Insider Activity Summary

Insider Trades (1Y)
117
13 in last 30 days
Buy / Sell (1Y)
44/73
Acquisitions / Dispositions
Unique Insiders (1Y)
17
Active in past year
Insider Positions
21
Current holdings
Position Status
16/5
Active / Exited
Institutional Holders
1,790
Latest quarter
Board Members
46

Compensation & Governance

Avg Total Compensation
$6.9M
Latest year: 2025
Executives Covered
10
Comp records available
Form 8-K Events (1Y)
0
Personnel Changes (1Y)
0
Bonus Plan Events (1Y)
0
Organization Changes (1Y)
0
Board Appointments (1Y)
0
Board Departures (1Y)
0

Restricted Sales

Form 144 Filings (1Y)
18
Form 144 Insiders (1Y)
6
Planned Sale Shares (1Y)
95.7K
Planned Sale Value (1Y)
$66.3M
Price
$982.55
Market Cap
$119.4B
Volume
1,875.77
EPS
$9.59
Revenue
$106.2B
Employees
51.0K
About MCKESSON CORP

Company Overview

McKesson is a large, diversified healthcare services and distribution company operating four reportable segments: U.S. Pharmaceutical, Prescription Technology Solutions (RxTS), Medical‑Surgical Solutions (planned for separation), and International (primarily Canada). Its core operations combine high‑volume pharmaceutical and medical‑surgical distribution with technology and logistics services (electronic prior authorization, price transparency, large pharmacy/provider connectivity), producing FY2025 revenues of $359.1 billion and diluted EPS of $25.72. The business is scale‑dependent and automation‑driven, with heavy customer concentration (top 10 customers ≈72% of revenue; CVS ≈24%), significant supplier concentration, and material regulatory exposures (DEA/FDA/DSCSA, HIPAA/PIPEDA, antitrust and drug‑pricing laws). Recent themes include share repurchases and dividends, active M&A (Core Ventures, PRISM Vision), ongoing restructuring to modernize tech, and material litigation/program liabilities (notably ~$6.4 billion in opioid‑related liabilities).

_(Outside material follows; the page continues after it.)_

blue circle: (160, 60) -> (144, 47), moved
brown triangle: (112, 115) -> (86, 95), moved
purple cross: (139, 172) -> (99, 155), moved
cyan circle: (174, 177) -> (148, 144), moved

Executive Compensation Practices

Given McKesson’s scale and business model, executive pay is likely tied to a mix of financial, operational, and strategic metrics: adjusted EPS or adjusted operating income, free cash flow/operating cash flow, gross margin and working capital efficiency (inventory/LIFO effects), and segment/strategic milestones (RxTS volume/connectivity metrics, successful Medical‑Surgical separation, and M&A integration). Long‑term incentives are typically equity‑based (RSUs, performance share units, options) and will often include TSR and multi‑year adjusted EPS or ROIC targets; management may negotiate retention or special awards tied to the planned separation and recent acquisitions. Compensation committees will frequently rely on adjusted (non‑GAAP) performance measures to exclude one‑time items (LIFO charges, settlement receipts, restructuring)—meaning payouts can be sensitive to accounting adjustments. Pay design will also reflect regulatory and litigation risk (clawback provisions, change‑in‑control protections, and compliance scorecards) and the company’s opportunistic capital return policy (repurchases/dividends) which affects share count and equity‑based award dilution and vesting values.

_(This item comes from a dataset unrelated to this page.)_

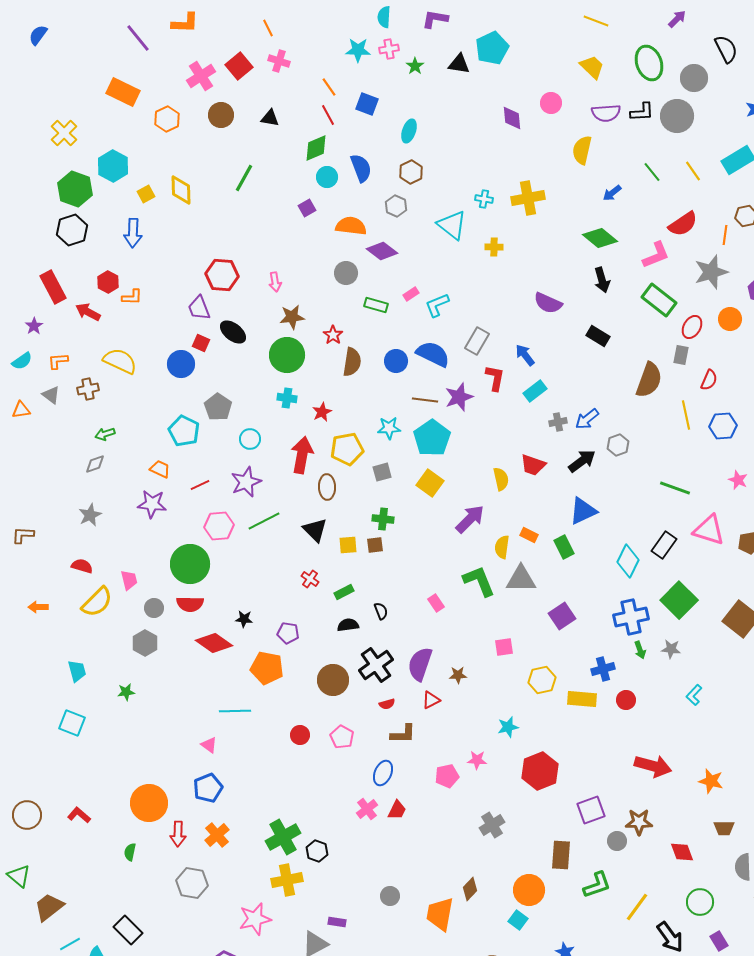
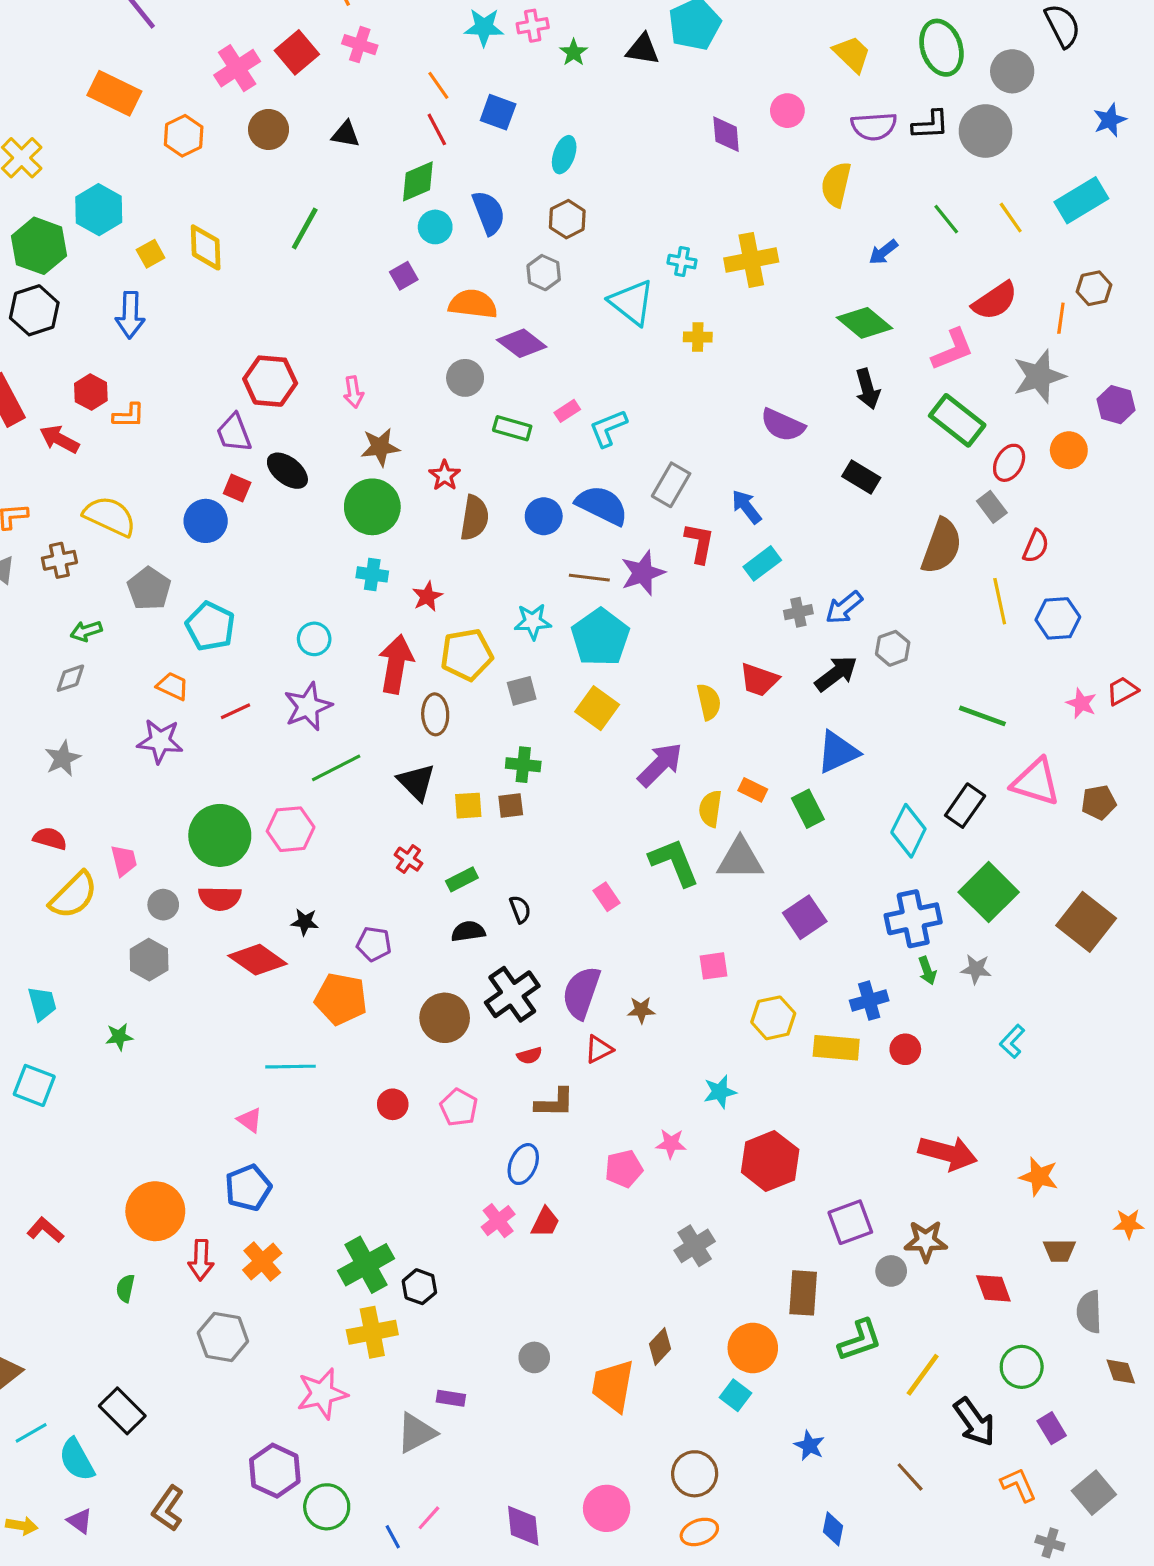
gray rectangle: (681, 355) -> (992, 507), turned -48
gray pentagon: (218, 407) -> (149, 589), moved
pink hexagon: (219, 526) -> (291, 829), moved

Insider Trading Considerations

Insider trading at McKesson can be influenced by frequent, material operational events: national account contract renewals or volume changes (CVS concentration), material litigation developments (opioid settlements, Rite Aid exposures), antitrust or regulatory rulings, and discrete M&A or separation milestones for Medical‑Surgical. Executives will face standard Section 16 reporting, company blackout windows around earnings, and likely internal policies limiting trades when material nonpublic information exists; many insiders use pre‑planned Rule 10b5‑1 plans to manage predictable liquidity events such as RSU vesting or option exercises. Watch for clustered Form 4 activity following dividend/repurchase announcements or after the board sets separation/transaction milestones—timing of sales relative to non‑GAAP adjustments (e.g., restructuring exclusions, settlement receipts) can attract investor scrutiny and SEC attention. Finally, because regulatory compliance (DSCSA traceability, HIPAA, antitrust) can produce sudden material disclosures, even operations‑level updates can move the stock and create heightened insider‑trading risk.